Asbab An-Nuzul Ayat Riba
Riba adalah kebiasaan yang
telah membudaya di
kalangan masyarakat Arab jauh
sebelum larangan tentang
ini berlaku. Budaya ini jelas tidak akan bisa langsung
bisa hilang di kalangan masyarakat Arab saat itu. Allah SWT dalam pengharaman
riba di dalam Al-Quran dilakukan dengan bertahap.
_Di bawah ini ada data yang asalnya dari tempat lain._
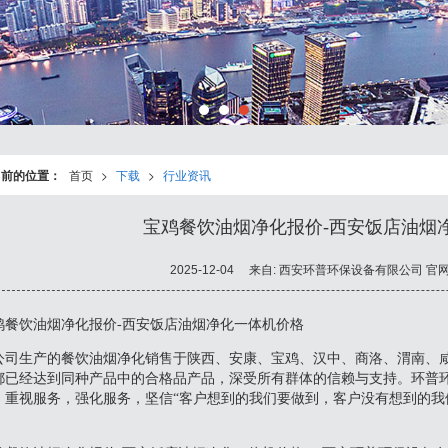
当前的位置：
首页
>
下载
>
行业资讯
宝鸡餐饮油烟净化报价-西安饭店油烟
2025-12-04
来自:
西安环普环保设备有限公司 官
鸡餐饮油烟净化报价-西安饭店油烟净化一体机价格
公司生产的餐饮油烟净化销售于陕西、安康、宝鸡、汉中、商洛、渭南、
都已经达到同种产品中的合格品产品，深受所有群体的信赖与支持。环普
，重视服务，强化服务，坚信“客户想到的我们要做到，客户没有想到的我
。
Tahap demi tahap dalam
pengharaman ini menuju kepada keadaan
masyarakat saat itu
yang memang telah terbiasa melakukan
muamalah ribawiyah atau transaksi dengan dasar riba untuk mendapatkan
keuntungan berlipat ganda.[1]
Secara umum ada 4 periode turunnya ayat tentang riba, 1 ayat turun di
kota Mekah yang berarti ayat tersebut adalah makiyah dan 3 ayat lainnya
turun di kota
Madinah yang berati
ayat tersebut adalah madaniyah.
Ayat yang turun di Kota Mekkah adalah :
وَمَا آتَيْتُمْ مِنْ رِبًا لِيَرْبُوَ فِي
أَمْوَالِ النَّاسِ فَلَا يَرْبُو عِنْدَ اللَّهِ وَمَا آتَيْتُمْ مِنْ زَكَاةٍ
تُرِيدُونَ وَجْهَ اللَّهِ فَأُولَئِكَ هُمُ الْمُضْعِفُونَ (الروم : 39)
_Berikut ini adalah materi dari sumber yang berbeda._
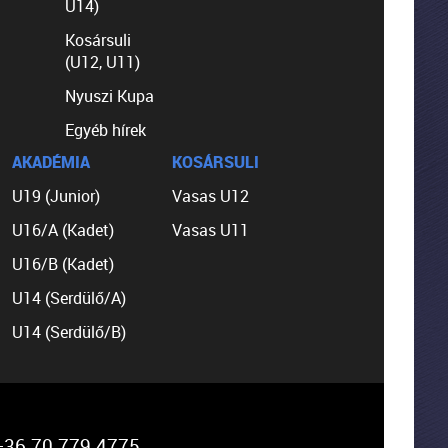
U14)
Kosársuli
(U12, U11)
Nyuszi Kupa
Egyéb hírek
AKADÉMIA
KOSÁRSULI
U19 (Junior)
Vasas U12
U16/A (Kadet)
Vasas U11
U16/B (Kadet)
U14 (Serdülő/A)
U14 (Serdülő/B)
36 70 779 4775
Pada ayat ini dijelaskan bahwasanya
Allah SWT membenci riba
dan perbuatan riba tersebut
tidaklah mendapatkan pahala di
sisi Allah SWT. Pada ayat ini tidak ada petunjuk Allah SWT yang
mengatakan bahwasanya riba itu haram. Artinya bahwa ayat ini hanya berupa
peringatan untuk tidak melakukan hal yang negatif.
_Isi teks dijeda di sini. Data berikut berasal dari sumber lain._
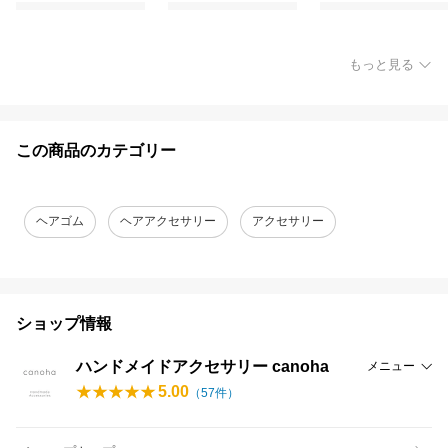
もっと見る
この商品のカテゴリー
ヘアゴム
ヘアアクセサリー
アクセサリー
ショップ情報
ハンドメイドアクセサリー canoha
メニュー
5.00
（
57
件）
Periode kedua Allah SWT menurunkan ayat : Al Nisa’ Ayat 160-161.
sebagaimana di atas. Ayat ini adalah Madaniyah, yaitu diturunkan di Kota
Madinah. Ayat ini merupakan
kisah tentang orang-orang
Yahudi. Allah SWT mengharamkan kepada
mereka riba akan
tetapi mereka tetap mengerjakan perbuatan
ini. Pengharaman riba
pada ayat ini
adalah pengharaman secara tersirat
tidak dalam bentuk
qoth’i/tegas, akan tetapi berupa
kisah pelajaran dari
orang-orang Yahudi yang
telah diperintahkan kepada mereka untuk meninggalkan riba tetapi mereka
mereka tetap melakukannya,[2] hal ini juga dijelaskan
al-Maroghi bahwasanya sebagian nabi-nabi
mereka telah melarang
melakukan perbuatan riba.[3]
Periode ketiga Allah SWT menurunkan Surat Al Imron ayat 130, dan Ayat
ini adalah Madaniyah, yaitu diturunkan di Kota Madinah. Ayat ini
menjelaskan kebiasaan orang Arab saat
itu yang sering mengambil riba
dengan berlipat ganda.
Ayat ini telah
secara jelas mengharamkan
perbuatan riba, akan tetapi bentuk pengharaman pada ayat ini masih bersifat
sebagian, yaitu kepada kebiasaan orang saat itu yang mengambil
riba dengan berlipat
ganda dari modal. Riba ini disebut dengan riba keji (ربا فحش)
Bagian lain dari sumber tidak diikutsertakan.